The room went quiet, and I felt for sure I had missed an important gesture or look, up above.
“Yes, well, it’s my decision to make, isn’t it,” my mother said. “No one else’s.”
“No, I guess not,” Sandy said. “More wine?”
They drank a little more, and Sandy changed the subject back to my dad. Where did he fit in the picture? she wanted to know. What was his outlook like? My mother sighed, put her hand to her head, massaging her temple. She didn’t know, she said, and looked at me again. This time I asked Steamboat what his plans were for tomorrow. If the weather was right, how did he feel about a walk? Steamboat’s ear perked up, and my mother resumed her talk.

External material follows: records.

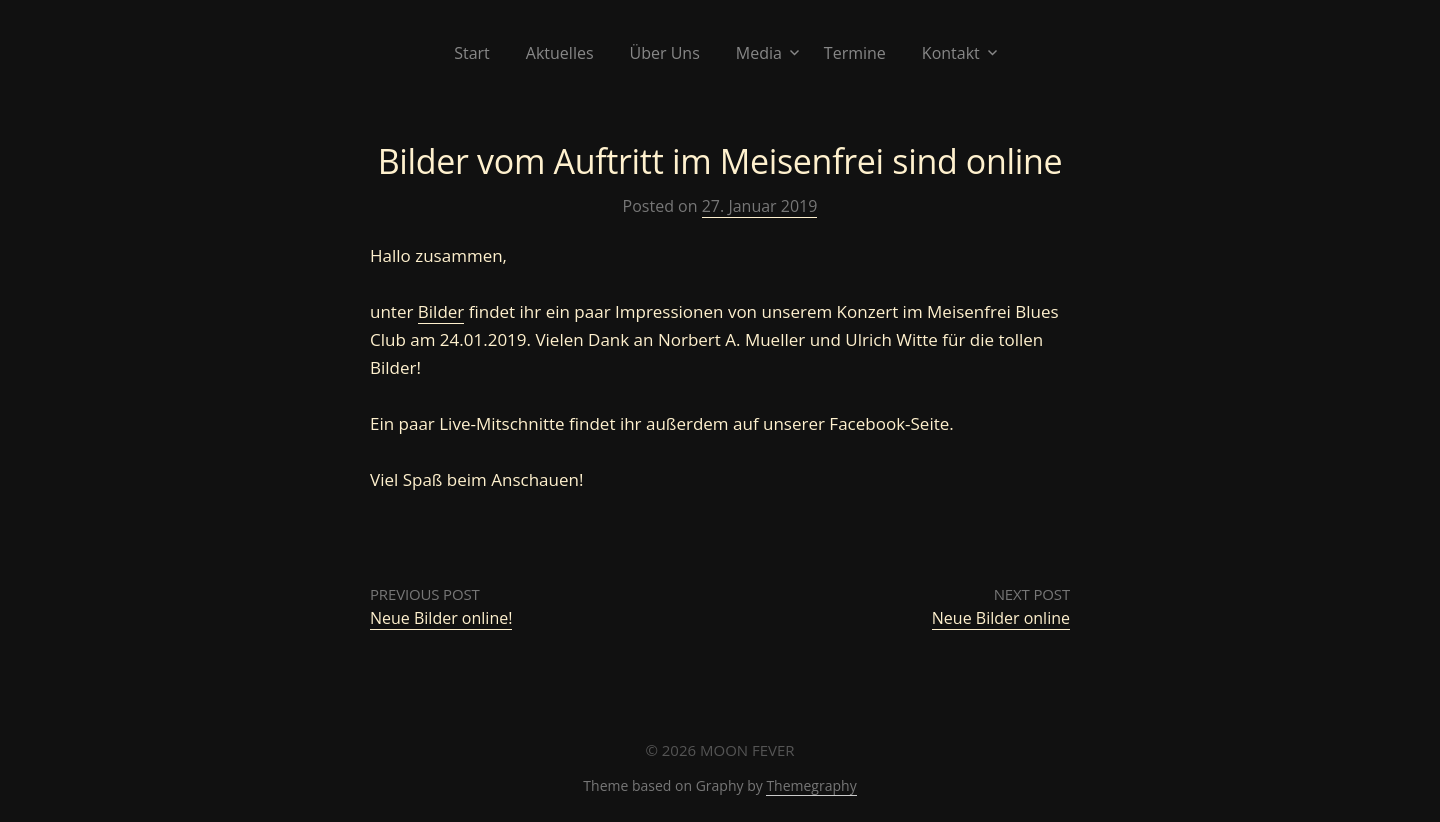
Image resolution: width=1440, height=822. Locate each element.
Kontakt (951, 53)
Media (759, 53)
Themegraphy (811, 785)
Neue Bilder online (1001, 618)
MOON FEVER (747, 750)
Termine (855, 53)
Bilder (441, 311)
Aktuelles (560, 53)
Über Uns (665, 53)
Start (472, 53)
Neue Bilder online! (441, 618)
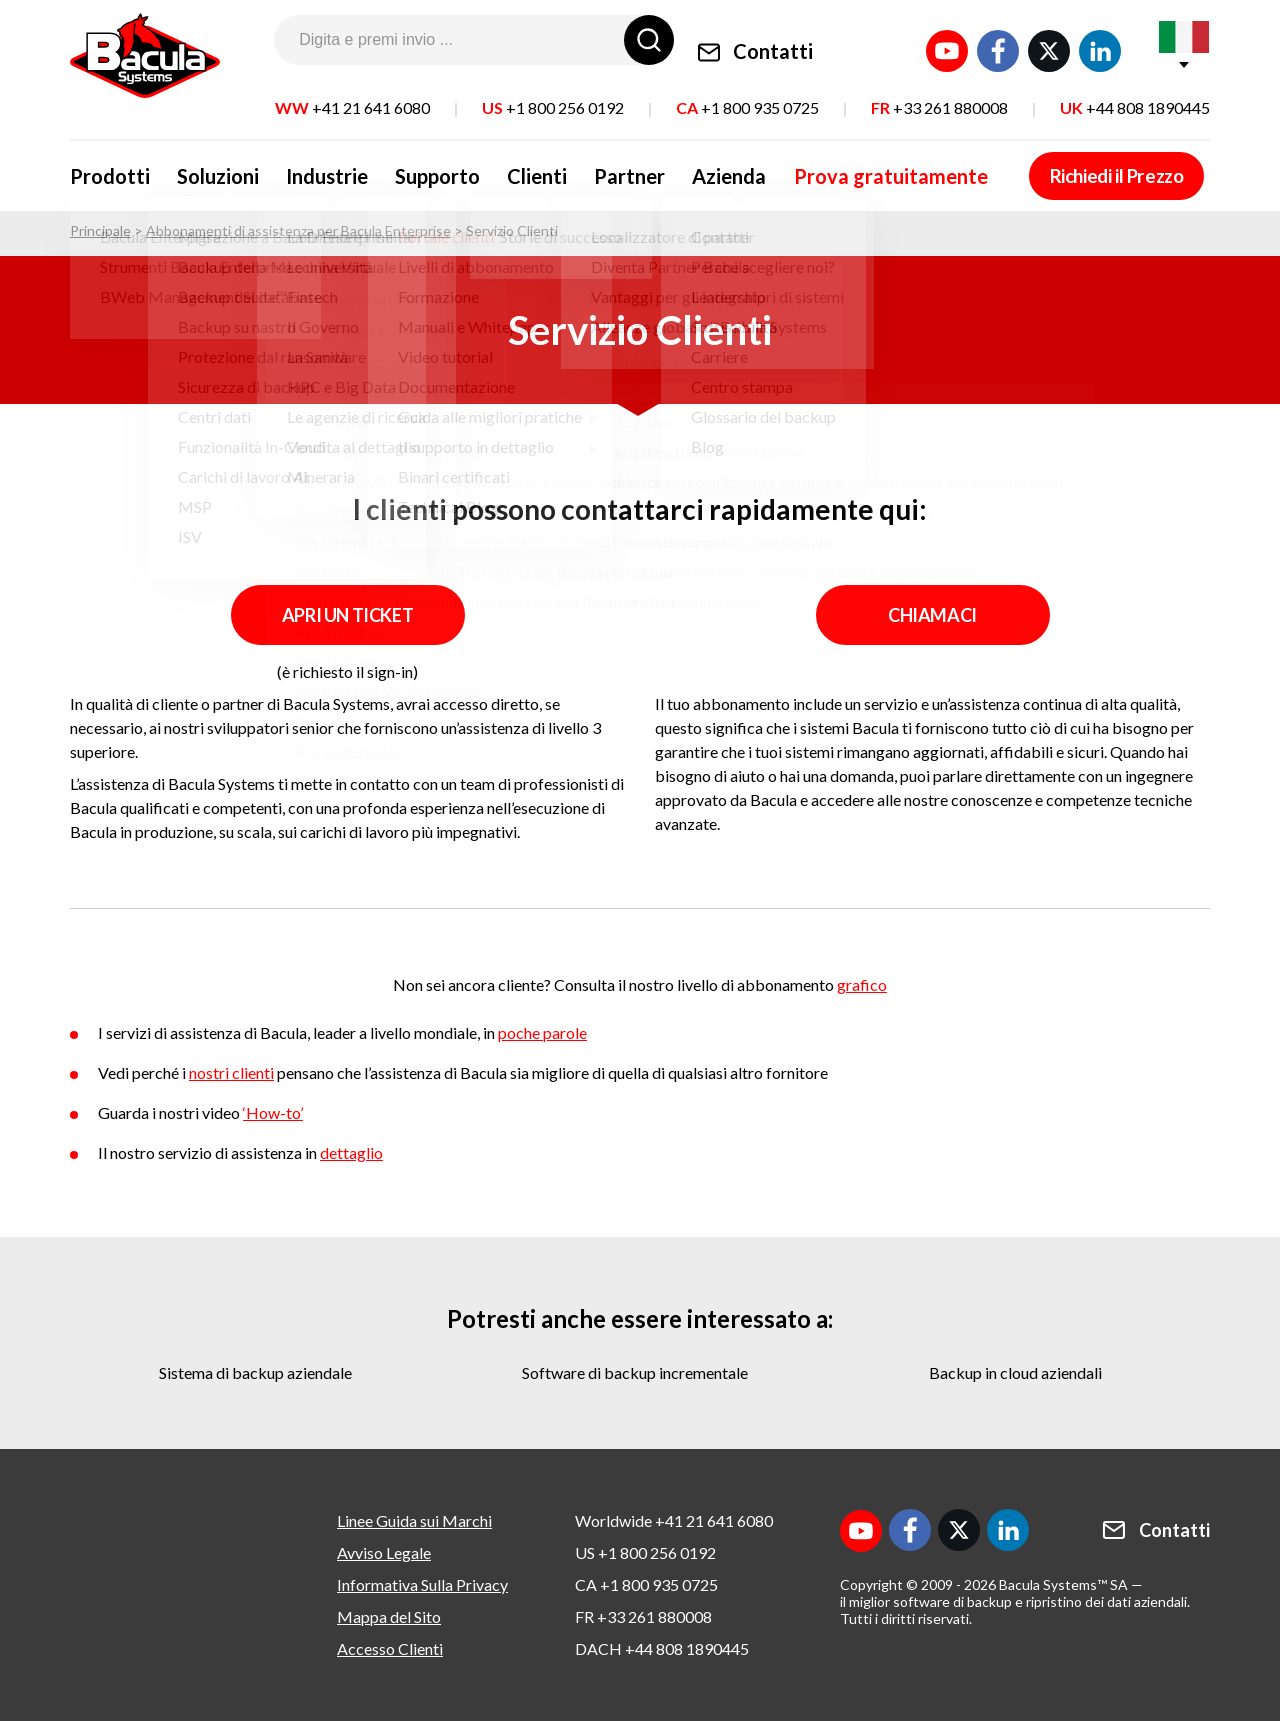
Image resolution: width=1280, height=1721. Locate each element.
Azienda (679, 168)
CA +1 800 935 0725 (646, 1584)
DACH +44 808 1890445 (662, 1648)
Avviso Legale (384, 1552)
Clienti (504, 168)
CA (747, 94)
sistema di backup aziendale (255, 1372)
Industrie (310, 168)
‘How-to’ (273, 1112)
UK (1135, 94)
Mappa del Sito (389, 1616)
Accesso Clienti (390, 1648)
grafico (862, 984)
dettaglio (351, 1152)
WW (352, 94)
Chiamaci (933, 615)
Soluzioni (210, 168)
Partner (588, 168)
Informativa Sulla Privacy (422, 1584)
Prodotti (110, 168)
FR (939, 94)
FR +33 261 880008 (643, 1616)
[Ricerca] (649, 40)
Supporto (412, 168)
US (553, 94)
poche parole (542, 1032)
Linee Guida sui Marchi (414, 1520)
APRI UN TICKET (347, 615)
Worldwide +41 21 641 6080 (674, 1520)
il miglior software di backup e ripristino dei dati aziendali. (1015, 1601)
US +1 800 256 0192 (645, 1552)
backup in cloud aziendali (1015, 1372)
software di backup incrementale (635, 1372)
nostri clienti (231, 1072)
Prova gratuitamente (832, 168)
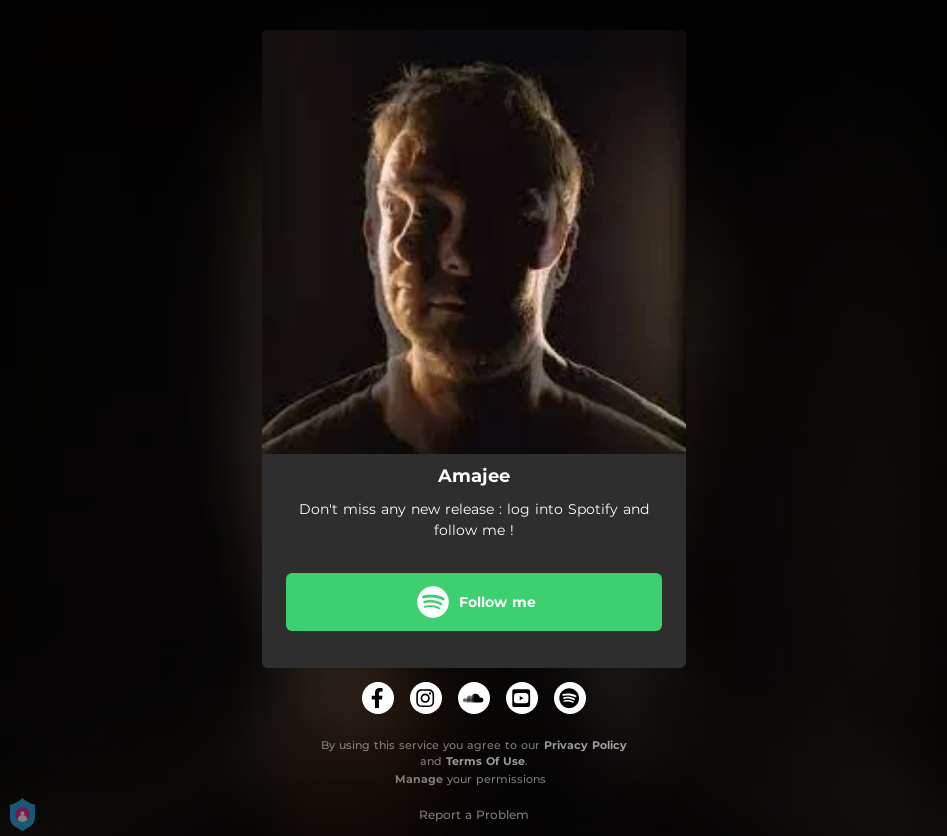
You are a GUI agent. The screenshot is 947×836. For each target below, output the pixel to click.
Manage (419, 779)
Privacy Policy (585, 745)
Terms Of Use (485, 761)
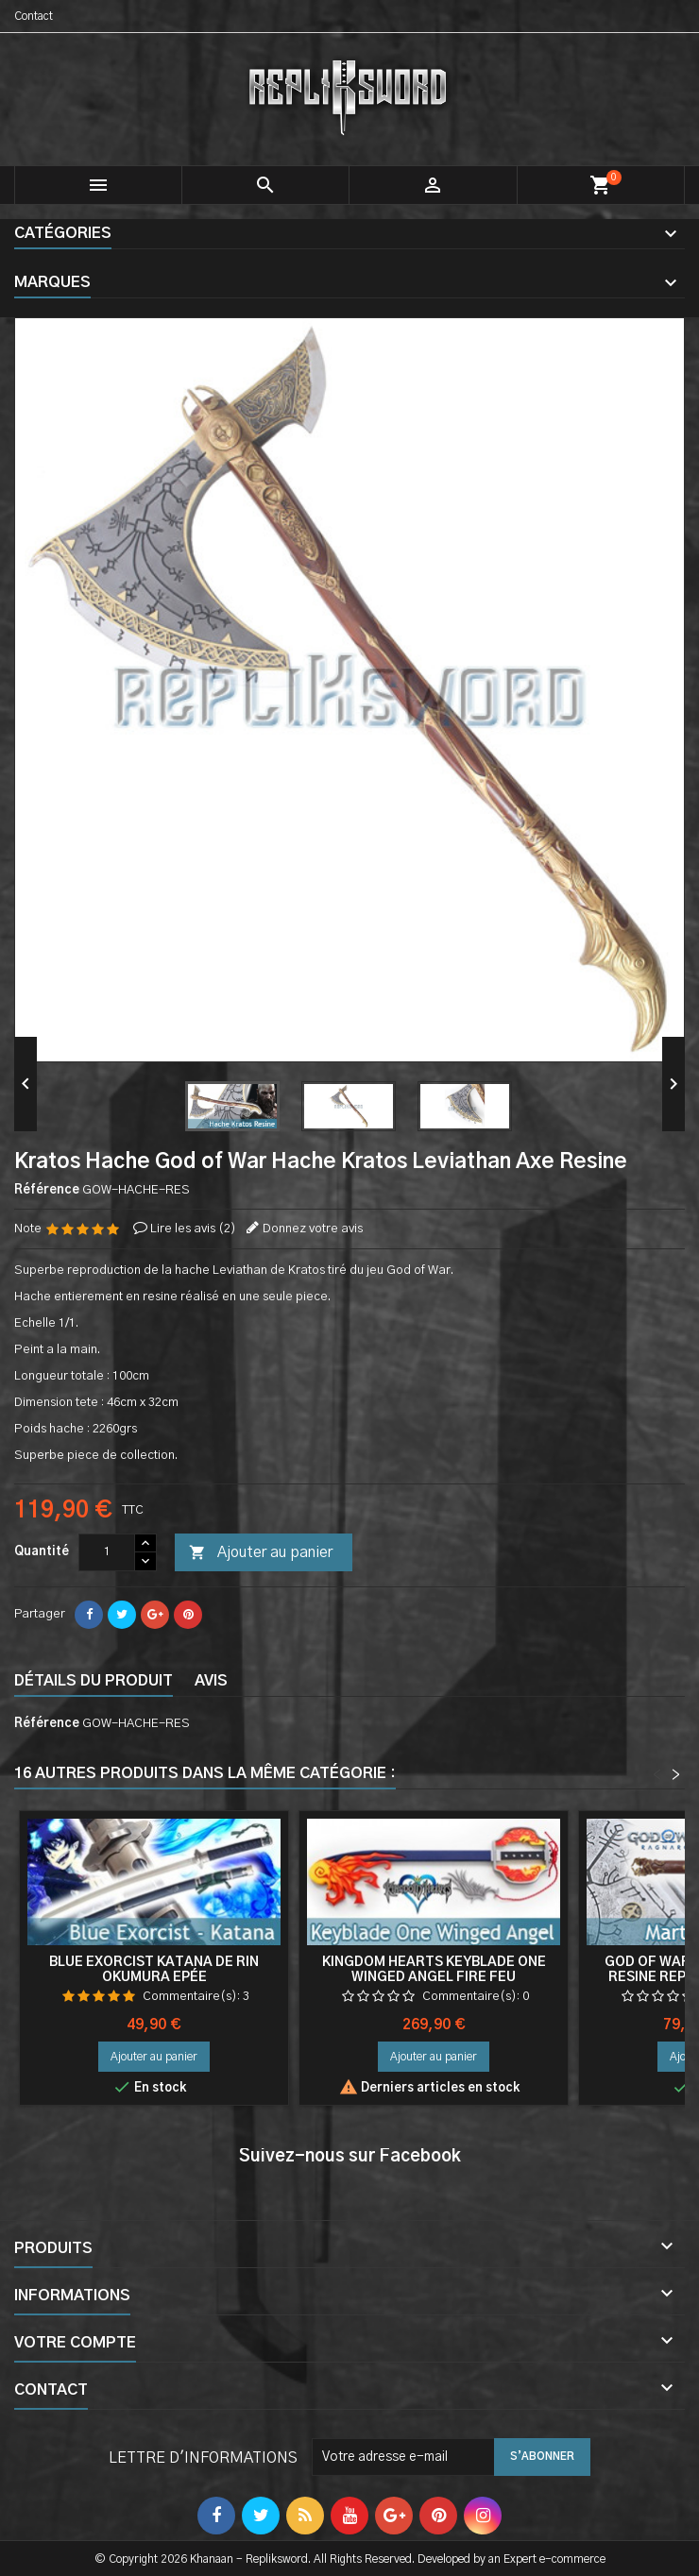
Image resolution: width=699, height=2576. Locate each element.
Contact (33, 16)
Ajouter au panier (260, 1553)
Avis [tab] (211, 1680)
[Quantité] (106, 1552)
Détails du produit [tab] (93, 1680)
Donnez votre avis (313, 1229)
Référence (46, 1190)
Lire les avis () (193, 1229)
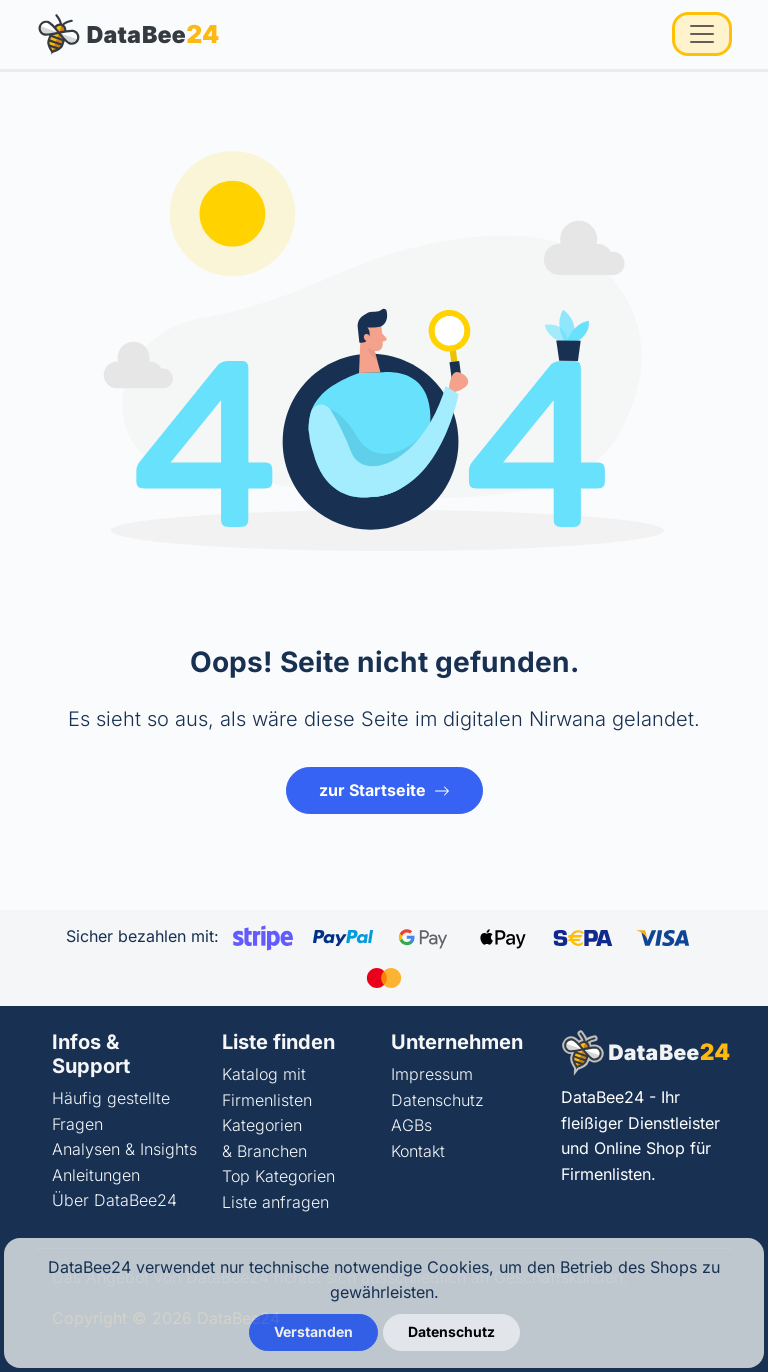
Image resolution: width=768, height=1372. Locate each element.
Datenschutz (437, 1100)
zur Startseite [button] (384, 790)
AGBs (411, 1125)
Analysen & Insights (124, 1149)
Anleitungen (96, 1175)
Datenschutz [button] (451, 1331)
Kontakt (418, 1151)
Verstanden (313, 1331)
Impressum (432, 1074)
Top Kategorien (278, 1176)
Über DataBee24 (114, 1200)
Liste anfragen (275, 1202)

She didn’t know about my dad, my mother said. She wished she did. She took another sip. She said the worst was — it was this moment. There was a time, right after we learned I was, you know. Again. We were both lying in bed, watching some bad movie he rented, and I said, I don’t know why, that maybe I shouldn’t … see it through. It was something I’d been sort of thinking about for a while. I mean, we were living in a nice-enough house, but we had no money. So I started to think, about where we were headed, what our future looked like, and what I saw was us barely getting by for the rest of our lives. I saw myself never going back to school, staying in this city, in that house forever. As soon as I said it, though, I knew I could never go through with it. The words, they left this terrible taste. Still, they were already out there, waiting for a response. He paused the movie, sat up, and looked at me. He put his hand on my stomach and told me absolutely not, that I’d regret it for the rest of my life. And those were the right words, and he said them the right way, but something was wrong. I could tell he’d thought about it before. I could tell he was imagining it now. A life without … restrictions. In his mind he’d written an entirely different story for himself, one in which he could be anything, go anywhere, where the decisions he made didn’t follow him around every day, nipping at his heels. I knew then he was ready to escape.
The room went silent. Under the table every leg was still. Steamboat got up, licked his chops. He stretched his back legs and went over to his empty dog bowl. He whined.